Model Architecture Behind DeepSeek R1

In our earlier introductory post, we discussed the critical innovations and emphasis on scaling that have propelled advancements in recent years, as shown by the development of OpenAI models.
As predicted by the scaling laws, the performance of these models have shown steady growth. Now, GPT-4 outperforms the average student on the Multistate Bar Exam (MBE), which is a rigorous series of tests required for practicing law in the United States.
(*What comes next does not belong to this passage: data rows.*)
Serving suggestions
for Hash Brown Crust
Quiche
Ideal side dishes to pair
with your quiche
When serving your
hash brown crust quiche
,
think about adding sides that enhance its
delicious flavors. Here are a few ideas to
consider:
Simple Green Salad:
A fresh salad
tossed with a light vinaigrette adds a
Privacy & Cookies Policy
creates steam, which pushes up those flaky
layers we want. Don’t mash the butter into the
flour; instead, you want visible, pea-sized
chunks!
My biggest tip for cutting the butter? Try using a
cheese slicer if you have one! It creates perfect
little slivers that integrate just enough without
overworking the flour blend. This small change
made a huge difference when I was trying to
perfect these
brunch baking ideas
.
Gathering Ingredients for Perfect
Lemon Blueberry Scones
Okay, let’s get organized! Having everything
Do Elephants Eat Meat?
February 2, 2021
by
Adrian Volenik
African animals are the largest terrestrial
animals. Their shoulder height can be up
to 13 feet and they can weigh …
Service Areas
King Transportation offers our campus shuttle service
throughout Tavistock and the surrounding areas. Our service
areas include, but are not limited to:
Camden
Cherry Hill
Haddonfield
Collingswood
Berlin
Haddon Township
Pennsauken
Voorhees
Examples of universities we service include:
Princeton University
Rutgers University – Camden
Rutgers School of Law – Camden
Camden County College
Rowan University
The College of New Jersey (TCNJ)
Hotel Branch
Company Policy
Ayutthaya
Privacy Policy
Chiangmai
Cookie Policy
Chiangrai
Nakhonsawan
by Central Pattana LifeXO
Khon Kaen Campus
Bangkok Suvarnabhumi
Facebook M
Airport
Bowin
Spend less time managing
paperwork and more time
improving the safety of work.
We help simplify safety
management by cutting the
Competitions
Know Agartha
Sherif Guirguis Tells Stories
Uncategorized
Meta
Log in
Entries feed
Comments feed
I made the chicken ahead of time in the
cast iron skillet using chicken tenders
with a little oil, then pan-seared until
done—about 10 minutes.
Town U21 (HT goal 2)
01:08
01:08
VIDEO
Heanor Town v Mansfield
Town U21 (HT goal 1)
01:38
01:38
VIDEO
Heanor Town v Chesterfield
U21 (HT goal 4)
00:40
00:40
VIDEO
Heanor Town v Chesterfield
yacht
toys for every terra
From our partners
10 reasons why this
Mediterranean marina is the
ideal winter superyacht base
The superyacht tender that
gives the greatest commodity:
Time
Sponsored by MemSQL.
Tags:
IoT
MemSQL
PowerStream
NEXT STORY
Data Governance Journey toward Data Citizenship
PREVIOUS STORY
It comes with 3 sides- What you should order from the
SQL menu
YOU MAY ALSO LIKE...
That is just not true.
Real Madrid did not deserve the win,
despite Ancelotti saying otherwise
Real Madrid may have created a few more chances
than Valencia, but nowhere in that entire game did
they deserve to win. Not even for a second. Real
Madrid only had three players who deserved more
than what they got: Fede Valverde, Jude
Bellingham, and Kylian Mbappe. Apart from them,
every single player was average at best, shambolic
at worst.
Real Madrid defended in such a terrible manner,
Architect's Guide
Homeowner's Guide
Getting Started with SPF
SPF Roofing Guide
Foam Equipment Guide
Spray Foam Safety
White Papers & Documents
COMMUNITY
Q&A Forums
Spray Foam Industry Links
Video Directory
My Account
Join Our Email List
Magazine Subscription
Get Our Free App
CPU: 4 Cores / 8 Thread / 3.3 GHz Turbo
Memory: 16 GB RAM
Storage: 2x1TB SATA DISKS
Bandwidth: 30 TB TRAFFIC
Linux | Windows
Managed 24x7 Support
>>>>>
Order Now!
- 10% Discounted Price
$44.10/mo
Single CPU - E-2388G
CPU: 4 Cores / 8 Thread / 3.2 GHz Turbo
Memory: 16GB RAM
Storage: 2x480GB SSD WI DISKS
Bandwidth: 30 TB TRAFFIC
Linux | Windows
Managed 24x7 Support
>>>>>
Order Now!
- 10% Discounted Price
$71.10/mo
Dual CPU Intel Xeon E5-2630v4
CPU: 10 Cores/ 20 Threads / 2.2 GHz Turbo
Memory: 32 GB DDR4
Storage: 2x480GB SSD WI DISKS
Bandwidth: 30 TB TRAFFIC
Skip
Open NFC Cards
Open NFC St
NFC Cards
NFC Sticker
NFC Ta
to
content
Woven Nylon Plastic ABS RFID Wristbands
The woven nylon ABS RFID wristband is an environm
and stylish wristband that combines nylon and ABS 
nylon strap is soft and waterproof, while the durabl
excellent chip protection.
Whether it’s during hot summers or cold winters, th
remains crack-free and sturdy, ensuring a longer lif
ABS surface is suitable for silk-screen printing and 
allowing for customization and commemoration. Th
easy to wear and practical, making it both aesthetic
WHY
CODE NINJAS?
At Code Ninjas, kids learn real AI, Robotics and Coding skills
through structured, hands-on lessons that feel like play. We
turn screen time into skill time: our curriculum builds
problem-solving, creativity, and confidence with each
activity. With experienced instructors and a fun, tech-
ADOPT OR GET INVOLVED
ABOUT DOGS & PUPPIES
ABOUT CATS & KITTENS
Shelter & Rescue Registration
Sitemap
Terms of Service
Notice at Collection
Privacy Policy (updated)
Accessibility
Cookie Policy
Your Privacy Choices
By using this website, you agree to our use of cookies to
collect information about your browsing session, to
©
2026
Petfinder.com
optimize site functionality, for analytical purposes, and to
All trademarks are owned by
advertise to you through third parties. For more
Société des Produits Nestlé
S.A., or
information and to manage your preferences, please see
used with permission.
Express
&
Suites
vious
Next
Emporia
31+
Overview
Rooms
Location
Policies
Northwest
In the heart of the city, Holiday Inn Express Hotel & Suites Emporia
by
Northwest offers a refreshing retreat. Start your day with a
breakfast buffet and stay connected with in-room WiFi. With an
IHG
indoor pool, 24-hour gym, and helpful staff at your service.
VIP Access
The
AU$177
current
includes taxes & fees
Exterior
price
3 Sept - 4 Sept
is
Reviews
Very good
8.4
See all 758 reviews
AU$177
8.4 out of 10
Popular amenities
Other model families like Google’s Gemini, Facebook’s Llama, Mistral AI’s Mistral too follow a very similar trend. However, the DeepSeek team was compelled to shift their focus due to US trade restrictions. Instead of scaling, they concentrated on model architecture, training methodologies, and the training framework. Over 18 months, they developed numerous tweaks in each area, which they published in a series of four papers.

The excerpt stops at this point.